-------- Data to process
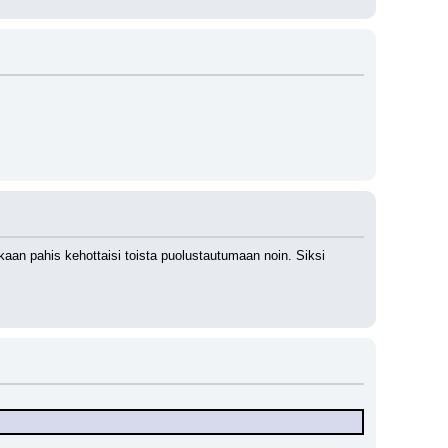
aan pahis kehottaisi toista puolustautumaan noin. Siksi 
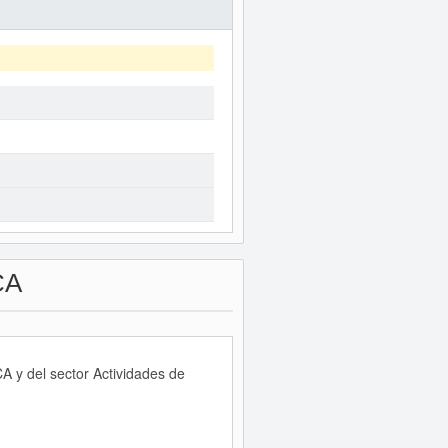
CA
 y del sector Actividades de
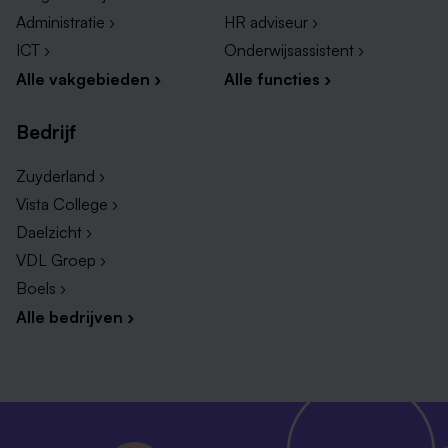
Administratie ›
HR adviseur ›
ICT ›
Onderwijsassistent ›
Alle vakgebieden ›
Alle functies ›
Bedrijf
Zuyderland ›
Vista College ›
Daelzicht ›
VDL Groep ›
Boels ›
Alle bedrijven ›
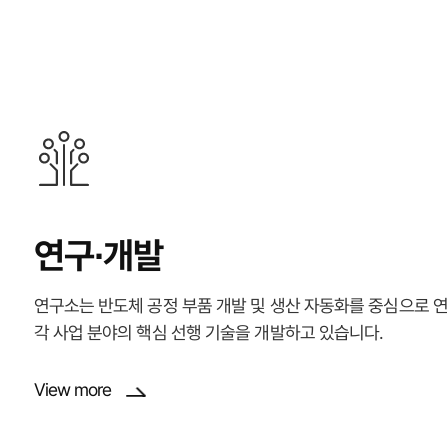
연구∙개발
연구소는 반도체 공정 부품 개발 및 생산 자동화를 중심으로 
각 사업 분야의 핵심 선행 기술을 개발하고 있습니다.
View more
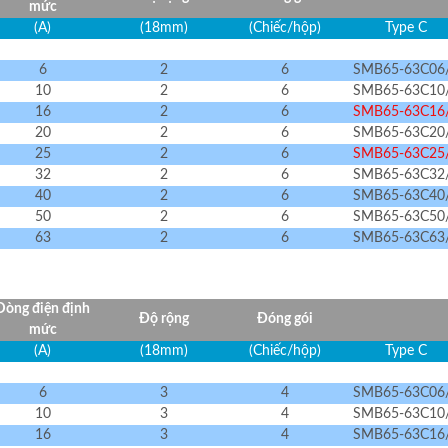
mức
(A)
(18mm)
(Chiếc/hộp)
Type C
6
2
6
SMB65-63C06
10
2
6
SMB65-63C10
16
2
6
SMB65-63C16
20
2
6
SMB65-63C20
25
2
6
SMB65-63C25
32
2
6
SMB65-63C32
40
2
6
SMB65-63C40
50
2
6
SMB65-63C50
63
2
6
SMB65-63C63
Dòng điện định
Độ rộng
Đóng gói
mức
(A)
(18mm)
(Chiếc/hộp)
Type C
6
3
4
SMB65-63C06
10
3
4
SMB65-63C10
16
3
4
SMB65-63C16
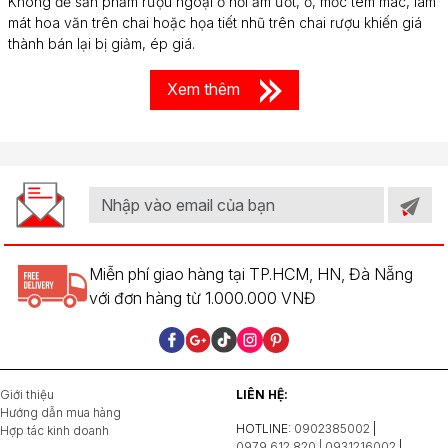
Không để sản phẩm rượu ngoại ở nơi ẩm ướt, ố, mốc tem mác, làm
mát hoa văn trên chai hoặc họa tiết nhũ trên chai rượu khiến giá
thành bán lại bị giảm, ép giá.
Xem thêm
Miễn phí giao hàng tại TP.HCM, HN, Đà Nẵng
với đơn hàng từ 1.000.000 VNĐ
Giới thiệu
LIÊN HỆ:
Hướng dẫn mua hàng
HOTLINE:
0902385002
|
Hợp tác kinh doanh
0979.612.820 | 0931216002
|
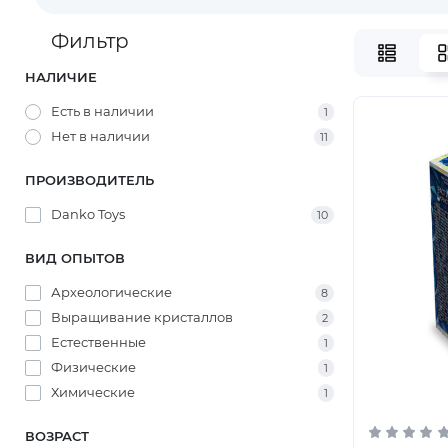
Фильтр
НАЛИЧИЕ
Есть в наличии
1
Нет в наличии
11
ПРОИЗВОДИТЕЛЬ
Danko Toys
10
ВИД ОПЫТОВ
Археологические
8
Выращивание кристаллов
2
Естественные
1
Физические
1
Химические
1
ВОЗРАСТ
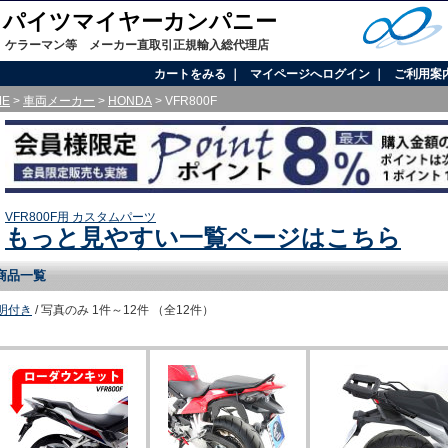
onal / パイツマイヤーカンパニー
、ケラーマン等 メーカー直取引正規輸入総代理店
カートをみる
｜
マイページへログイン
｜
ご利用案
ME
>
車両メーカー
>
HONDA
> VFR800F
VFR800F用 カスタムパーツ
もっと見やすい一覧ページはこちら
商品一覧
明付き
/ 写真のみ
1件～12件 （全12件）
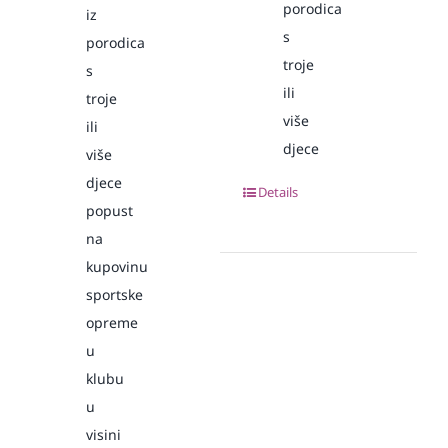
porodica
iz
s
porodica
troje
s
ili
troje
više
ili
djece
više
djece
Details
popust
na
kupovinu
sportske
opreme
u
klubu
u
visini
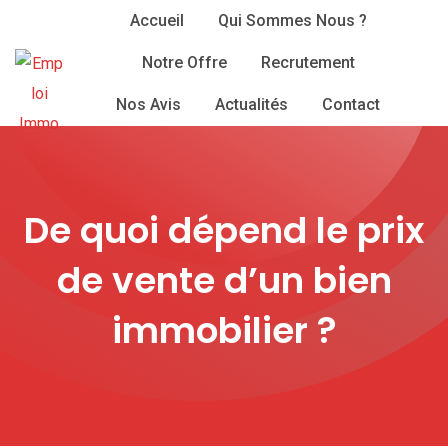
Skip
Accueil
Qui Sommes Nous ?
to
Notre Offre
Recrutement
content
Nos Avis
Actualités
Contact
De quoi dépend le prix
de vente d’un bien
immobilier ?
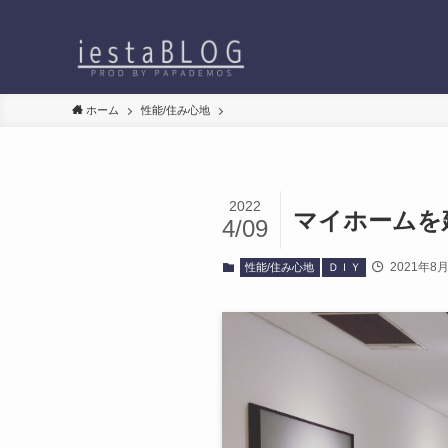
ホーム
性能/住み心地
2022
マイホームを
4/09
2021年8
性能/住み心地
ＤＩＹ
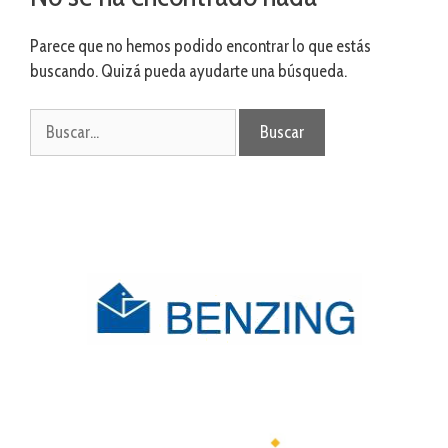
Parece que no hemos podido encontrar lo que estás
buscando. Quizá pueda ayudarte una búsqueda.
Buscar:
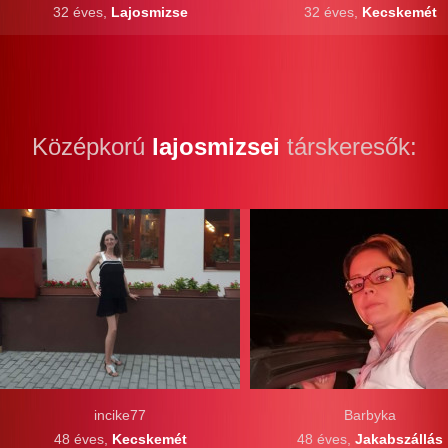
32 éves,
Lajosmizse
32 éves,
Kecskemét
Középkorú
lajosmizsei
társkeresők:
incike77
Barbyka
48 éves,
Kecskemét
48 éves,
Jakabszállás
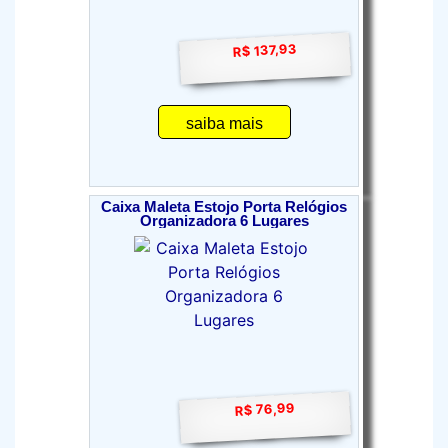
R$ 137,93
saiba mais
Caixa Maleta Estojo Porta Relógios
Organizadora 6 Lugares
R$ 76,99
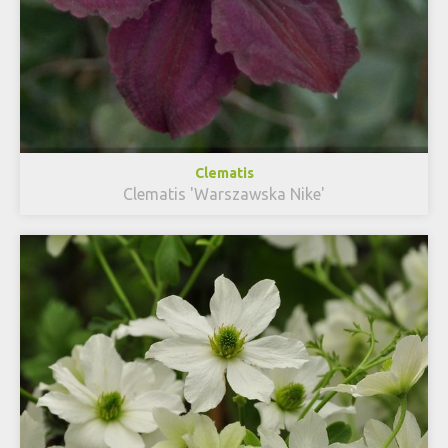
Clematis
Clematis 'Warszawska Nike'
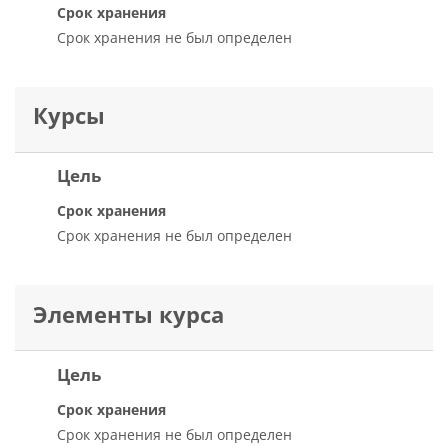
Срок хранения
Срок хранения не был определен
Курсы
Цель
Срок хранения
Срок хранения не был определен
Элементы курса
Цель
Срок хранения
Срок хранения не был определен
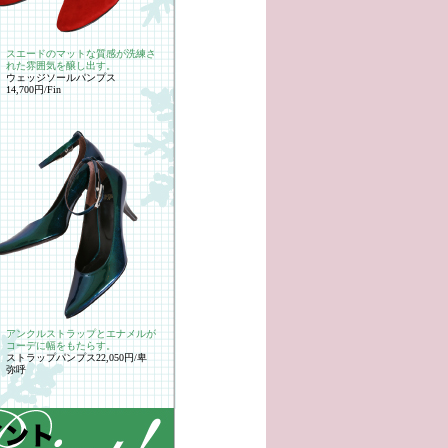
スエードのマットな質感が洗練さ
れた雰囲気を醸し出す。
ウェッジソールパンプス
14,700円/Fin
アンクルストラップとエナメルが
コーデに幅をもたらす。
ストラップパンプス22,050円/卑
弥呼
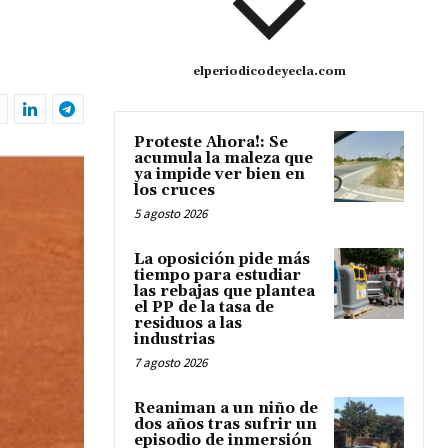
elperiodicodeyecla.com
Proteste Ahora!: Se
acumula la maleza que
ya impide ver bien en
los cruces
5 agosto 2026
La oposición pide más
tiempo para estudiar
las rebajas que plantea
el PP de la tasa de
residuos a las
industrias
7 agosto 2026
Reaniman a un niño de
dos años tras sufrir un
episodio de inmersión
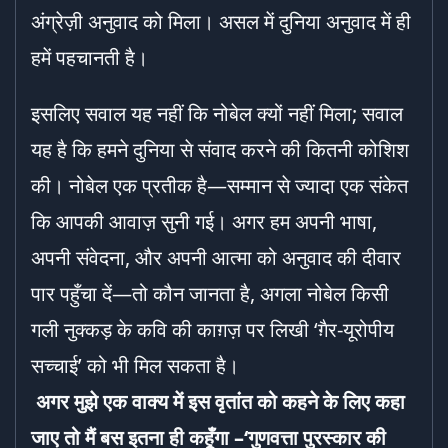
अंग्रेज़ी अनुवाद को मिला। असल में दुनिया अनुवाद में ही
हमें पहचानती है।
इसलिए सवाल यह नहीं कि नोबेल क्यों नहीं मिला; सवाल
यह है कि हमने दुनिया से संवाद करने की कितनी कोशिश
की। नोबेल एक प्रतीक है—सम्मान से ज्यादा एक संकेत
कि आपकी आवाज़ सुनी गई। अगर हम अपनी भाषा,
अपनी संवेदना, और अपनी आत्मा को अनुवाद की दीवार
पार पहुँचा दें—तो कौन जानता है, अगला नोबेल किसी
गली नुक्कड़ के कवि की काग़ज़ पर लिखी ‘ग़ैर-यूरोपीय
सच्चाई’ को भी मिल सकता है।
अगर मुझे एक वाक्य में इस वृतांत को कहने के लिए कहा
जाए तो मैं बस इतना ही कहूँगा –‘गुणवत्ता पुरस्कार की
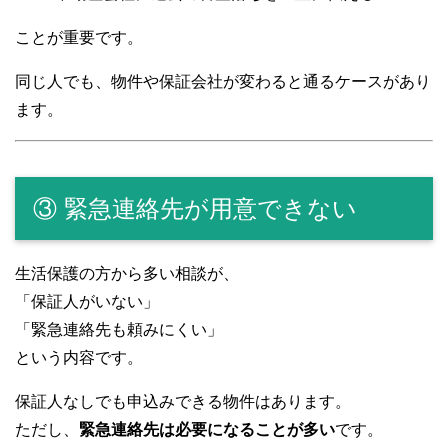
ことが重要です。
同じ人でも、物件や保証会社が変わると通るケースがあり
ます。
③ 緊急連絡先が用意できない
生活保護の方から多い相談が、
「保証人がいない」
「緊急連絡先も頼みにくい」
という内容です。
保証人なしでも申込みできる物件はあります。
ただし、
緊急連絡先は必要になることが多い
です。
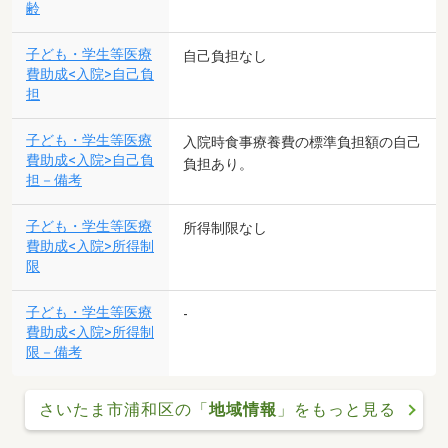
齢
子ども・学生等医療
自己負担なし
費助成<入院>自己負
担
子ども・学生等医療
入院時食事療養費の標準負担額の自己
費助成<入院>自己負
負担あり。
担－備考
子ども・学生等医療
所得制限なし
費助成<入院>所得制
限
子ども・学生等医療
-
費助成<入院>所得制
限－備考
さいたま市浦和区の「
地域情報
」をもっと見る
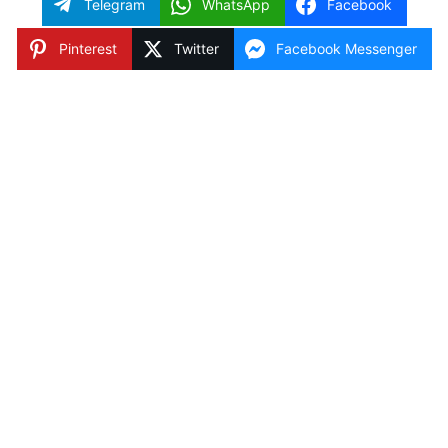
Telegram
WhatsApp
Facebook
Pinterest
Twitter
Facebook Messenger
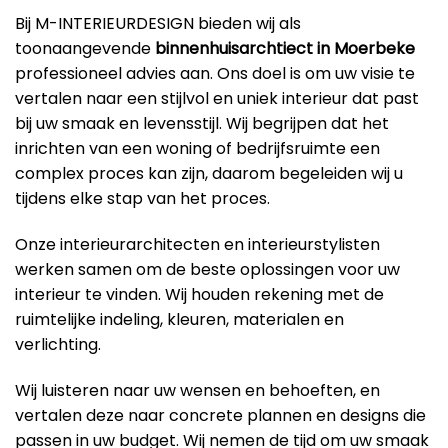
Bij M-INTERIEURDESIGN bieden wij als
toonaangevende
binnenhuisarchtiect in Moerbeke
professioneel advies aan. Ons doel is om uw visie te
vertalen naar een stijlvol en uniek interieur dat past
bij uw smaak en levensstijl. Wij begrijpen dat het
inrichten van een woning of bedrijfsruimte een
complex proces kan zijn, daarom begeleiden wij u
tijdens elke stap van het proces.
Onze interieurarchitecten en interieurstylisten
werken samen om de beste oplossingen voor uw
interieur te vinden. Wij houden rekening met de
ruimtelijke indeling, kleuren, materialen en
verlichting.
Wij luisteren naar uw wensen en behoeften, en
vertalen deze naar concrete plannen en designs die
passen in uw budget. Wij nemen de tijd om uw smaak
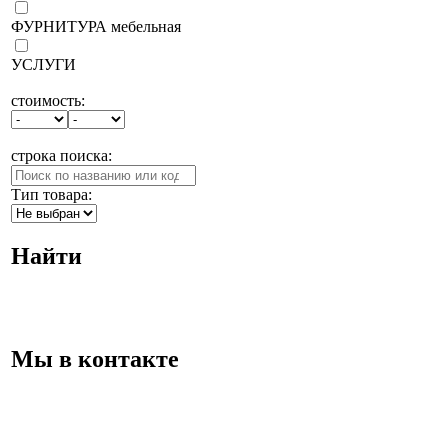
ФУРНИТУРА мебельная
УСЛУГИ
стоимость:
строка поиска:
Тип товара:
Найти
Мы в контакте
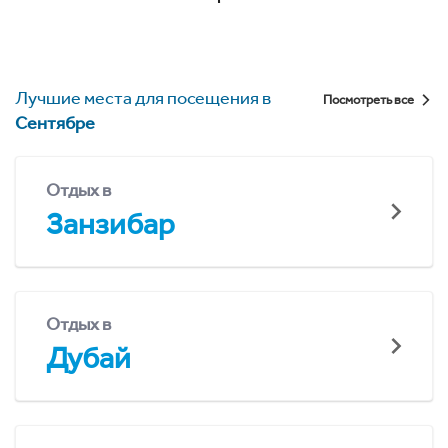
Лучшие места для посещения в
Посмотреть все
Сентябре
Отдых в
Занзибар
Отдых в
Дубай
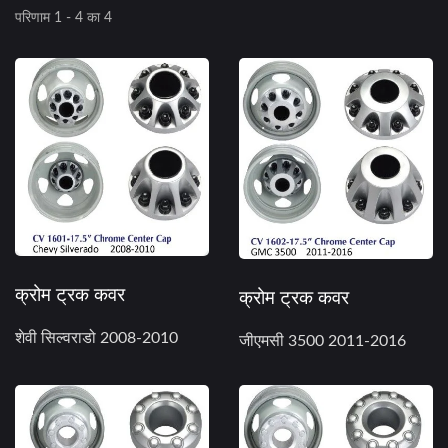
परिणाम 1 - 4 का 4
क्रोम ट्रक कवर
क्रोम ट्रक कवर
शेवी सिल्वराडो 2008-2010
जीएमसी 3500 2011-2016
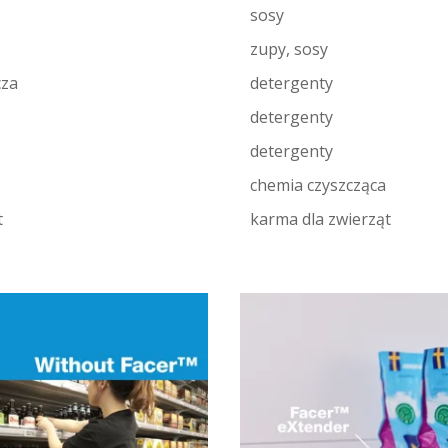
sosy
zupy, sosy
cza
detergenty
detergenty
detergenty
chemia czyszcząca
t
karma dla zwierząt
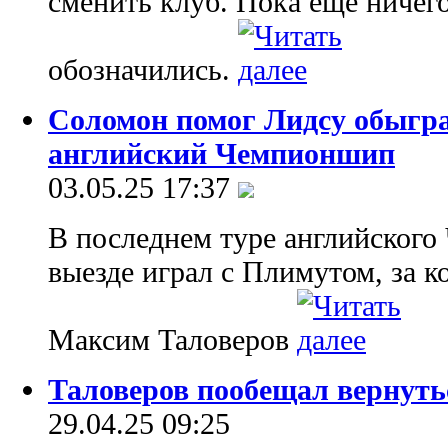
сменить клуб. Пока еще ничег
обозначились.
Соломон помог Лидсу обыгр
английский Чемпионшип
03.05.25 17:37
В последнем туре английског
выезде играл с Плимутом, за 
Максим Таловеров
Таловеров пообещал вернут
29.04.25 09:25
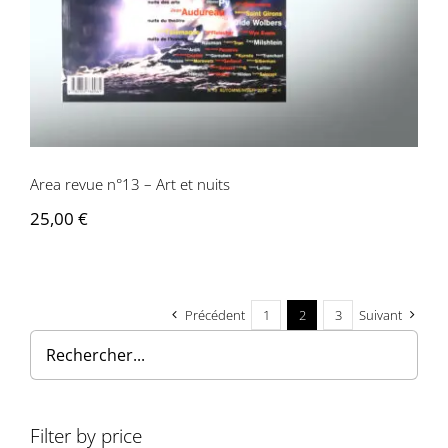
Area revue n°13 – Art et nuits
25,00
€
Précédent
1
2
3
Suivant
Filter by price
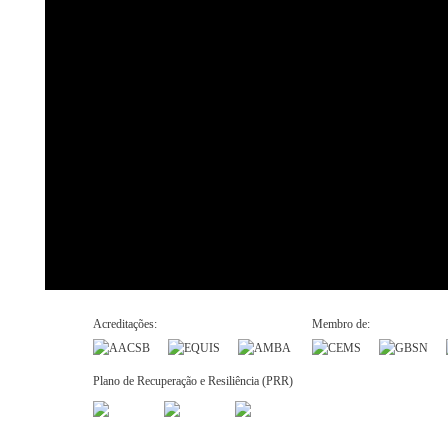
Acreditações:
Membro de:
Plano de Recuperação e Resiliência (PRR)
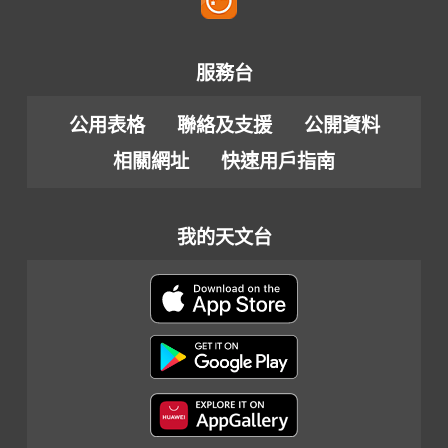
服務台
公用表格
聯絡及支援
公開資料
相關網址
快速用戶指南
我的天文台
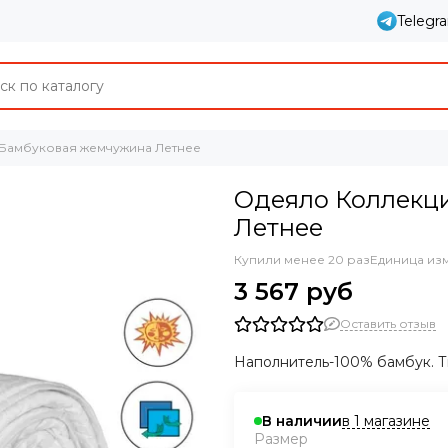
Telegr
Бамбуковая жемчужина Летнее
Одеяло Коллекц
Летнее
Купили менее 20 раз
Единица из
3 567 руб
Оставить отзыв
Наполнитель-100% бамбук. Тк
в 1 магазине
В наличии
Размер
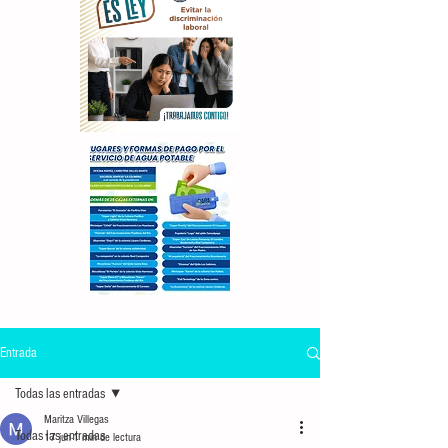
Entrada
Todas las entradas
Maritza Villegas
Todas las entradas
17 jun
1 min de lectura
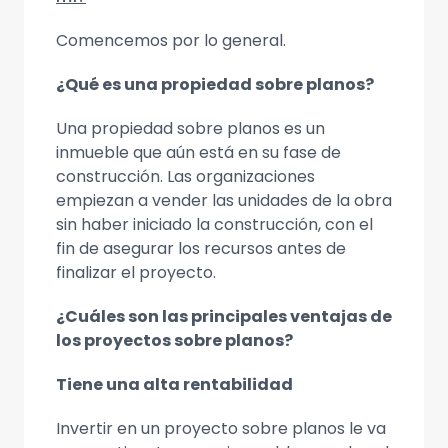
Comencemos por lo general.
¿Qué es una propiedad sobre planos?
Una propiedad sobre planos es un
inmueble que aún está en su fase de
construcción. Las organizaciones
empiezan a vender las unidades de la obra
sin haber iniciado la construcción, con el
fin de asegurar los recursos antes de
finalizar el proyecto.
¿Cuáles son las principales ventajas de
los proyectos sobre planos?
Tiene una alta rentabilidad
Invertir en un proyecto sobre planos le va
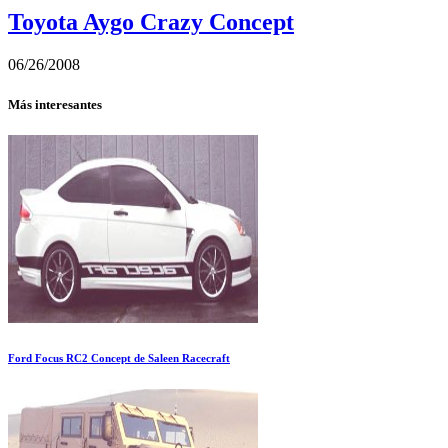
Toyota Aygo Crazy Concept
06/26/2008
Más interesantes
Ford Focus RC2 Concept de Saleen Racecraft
----------------
-- What you have to do --
Print exactly, with no pictures, the lines above from the one that holds "Notre Offre" through the one that holds "lajosmizsei", both of them included.

-- Solution for this exercise --
Notre Offre
Recrutement
content
Nos Avis
Actualités
Contact
De quoi dépend le prix
de vente d’un bien
immobilier ?
ホーム
性能/住み心地
2022
マイホームを
4/09
2021年8
性能/住み心地
ＤＩＹ
Parece que no hemos podido encontrar lo que estás
buscando. Quizá pueda ayudarte una búsqueda.
Buscar:
32 éves,
Lajosmizse
32 éves,
Kecskemét
Középkorú
lajosmizsei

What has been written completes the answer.